This annual competition, organised by the Guild of Food Writers, is open to entrants aged up to 18 years old. Entrants were asked to write a non-fiction feature of around 750 words on any food-related subject.
The judges, Karen Barnes, Lucas Hollweg and Bee Wilson, were unanimous in their verdict on Lucy’s feature The Venetian Pizzeria. They said ‘We all felt hungry to eat the pizza as we read’, and Lucas Hollweg described the feature as ‘a great evocation of both the place and the food. I thought her descriptive writing was particularly good, nicely paced, detailed, but not overdone. The piece also succeeded in capturing the appetite and sense of excitement we have all felt on encountering the food culture of a foreign city.’
A brief extract from Lucy's feature: 'Woven baskets piled high with marzipan fruits – sticky, sweet and colourful.... Crisp linzer biscuits dusted with icing sugar and oozing jam. Piles of deep scarlet dried chillies, tied in bundles like flowers ...’

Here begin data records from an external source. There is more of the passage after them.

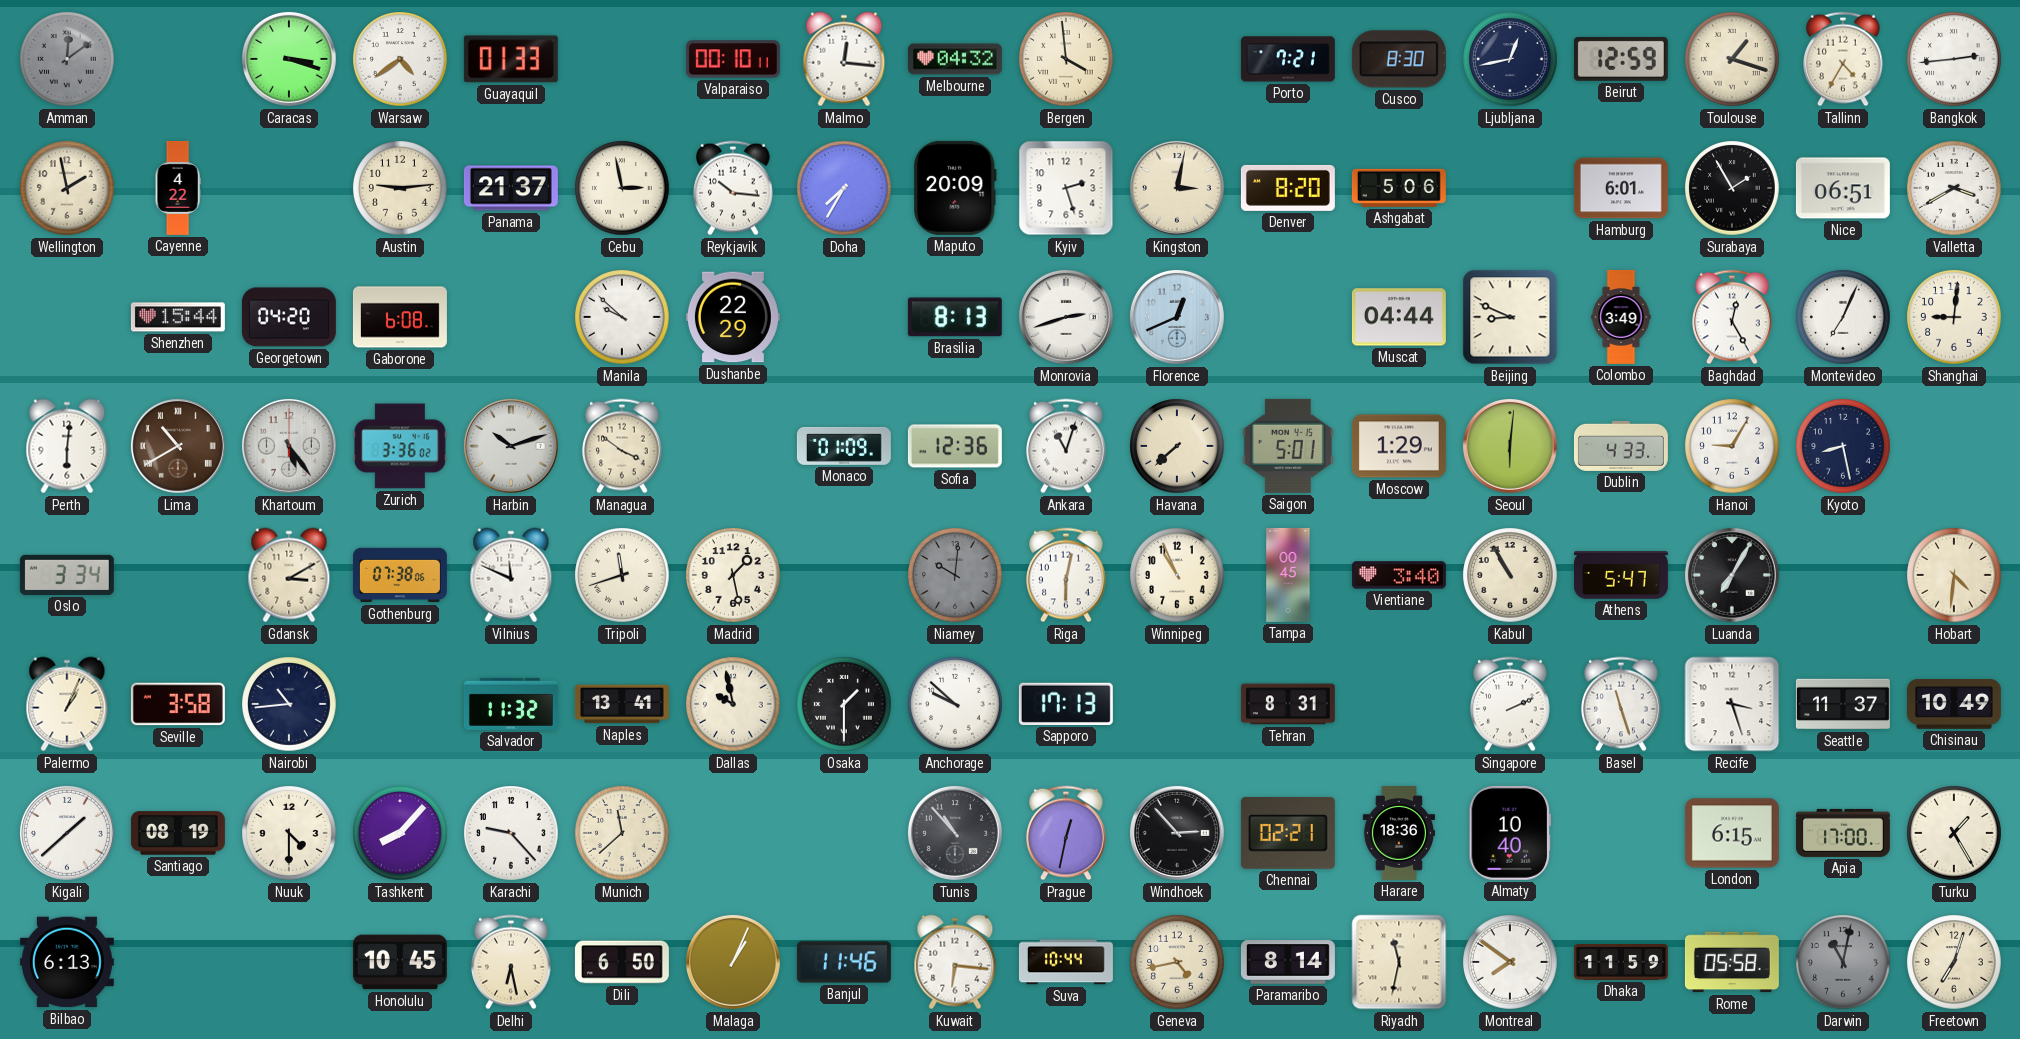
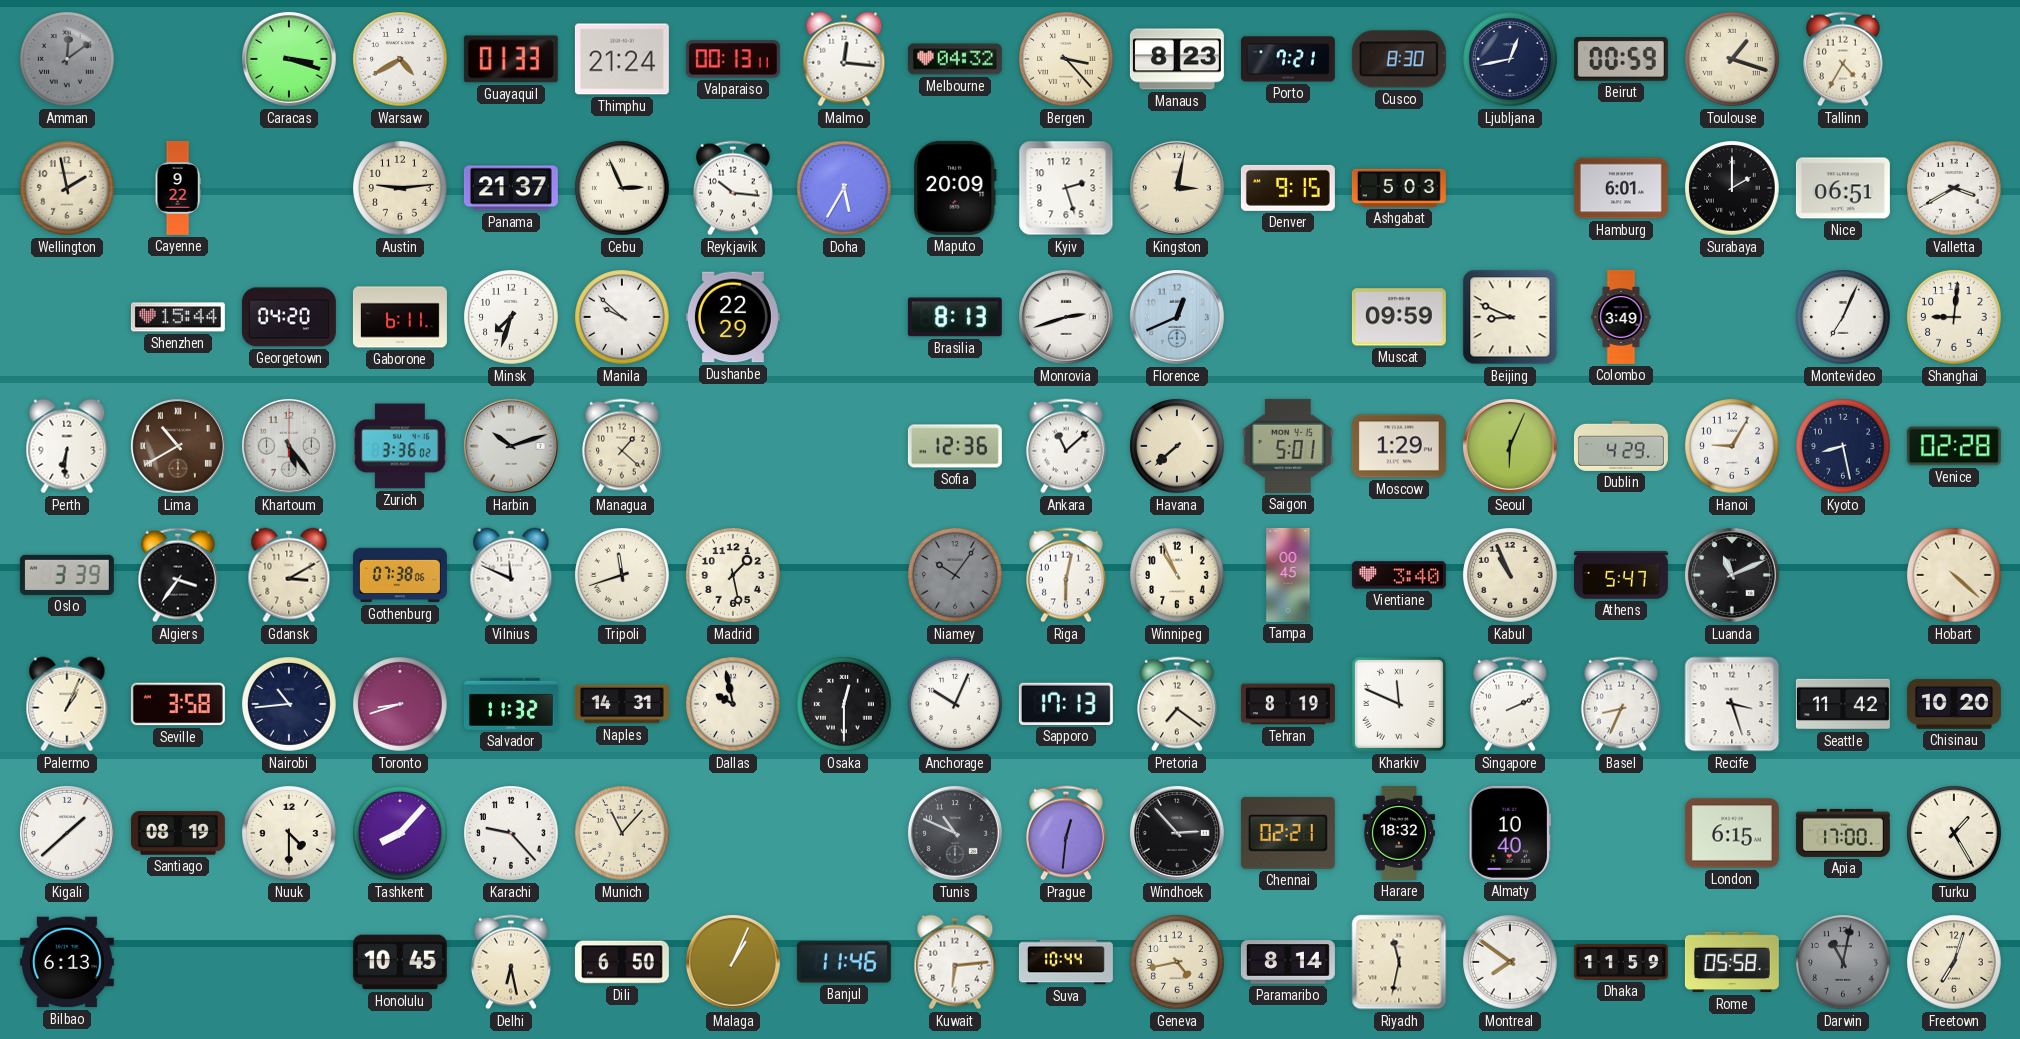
Warsaw: 4:39 -> 4:40
Thimphu: none -> 21:24
Valparaiso: 00:10 -> 00:13
Bergen: 3:59 -> 3:23
Manaus: none -> 8:23
Beirut: 12:59 -> 00:59
Bangkok: 2:44 -> none
Cayenne: 4:22 -> 9:22
Cebu: 2:58 -> 2:56
Doha: 7:35 -> 5:35
Denver: 8:20 -> 9:15
Ashgabat: 5:06 -> 5:03
Surabaya: 1:55 -> 2:00
Gaborone: 6:08 -> 6:11
Minsk: none -> 7:33
Muscat: 04:44 -> 09:59
Baghdad: 12:25 -> none
Perth: 6:01 -> 6:31
Managua: 3:51 -> 1:22
Monaco: 01:09 -> none
Ankara: 11:03 -> 11:08
Seoul: 6:01 -> 6:04
Dublin: 4:33 -> 4:29
Venice: none -> 02:28
Oslo: 3:34 -> 3:39
Algiers: none -> 3:36
Niamey: 10:01 -> 10:06
Kabul: 10:55 -> 10:56
Luanda: 7:05 -> 11:11
Hobart: 4:31 -> 4:22
Toronto: none -> 8:42
Naples: 13:41 -> 14:31
Osaka: 1:30 -> 12:30
Anchorage: 9:52 -> 10:04
Pretoria: none -> 7:21
Tehran: 8:31 -> 8:19
Kharkiv: none -> 11:49
Basel: 11:27 -> 8:34
Seattle: 11:37 -> 11:42
Chisinau: 10:49 -> 10:20
Munich: 11:38 -> 11:07
Tunis: 10:53 -> 10:49
Prague: 12:32 -> 12:31
Harare: 18:36 -> 18:32
Kuwait: 6:16 -> 6:14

Lucy’s prize includes all the books shortlisted for the 2012 Guild of Food Writers Awards, as well as the opportunity to have her entry published on the delicious magazine website and to have a trip to the delicious test kitchen.
The judges also highly commended:
Barkaat Ahmed (aged 14) from Birmingham. The judges’ said of his piece What a delight! ‘In its evocation of Marrakesh, this had drama and pace and vividly conjured its subject. It gave a real sense of the excitement of Moroccan ice cream and left us wanting to hear more.’
Matthew Carsey (aged 10) from East Yorkshire. The judges felt that his feature The Pipe and Glass ‘did a good job of weaving in background information about the history of the pub, the owners and the grub, as well as offering lip-smacking appreciation of the food itself and summoning up the pleasures of a family celebration.’
Natalie Haslam (aged 17) from Staffordshire. Her feature Is it Chilli in Here? was described by the judges as ‘a fun subject, wittily written with a great pay-off.’
Freya Smith (aged 13) from Bristol. The judges found her piece History of the Marshmallow to be ‘informative but with a nicely personal voice. The history was delivered with a light touch and there were some good sensuous descriptive phrases: “gooey sap”; “dainty, cream flowered marshmallow plant”. And we learned something: Who knew that some people are scared of marshmallows or that they are called althaiphobics?’
To read Lucy Roxburgh’s winning entry please click here.
To read Barkaat Ahmed’s entry please click here.
To read Matthew Carsey's entry please click here.
To read Natalie Haslam's entry please click here.
To read Freya Smith's entry please click here.
All three judges are members of the Guild of Food Writers. Karen Barnes is editor of delicious magazine. Lucas Hollweg won the 2012 Evelyn Rose Award for Cookery Journalist of the Year at the Guild of Food Writers Awards for work published in The Sunday Times’ Style magazine. Bee Wilson is an author and food columnist for The Sunday Telegraph's Stella magazine.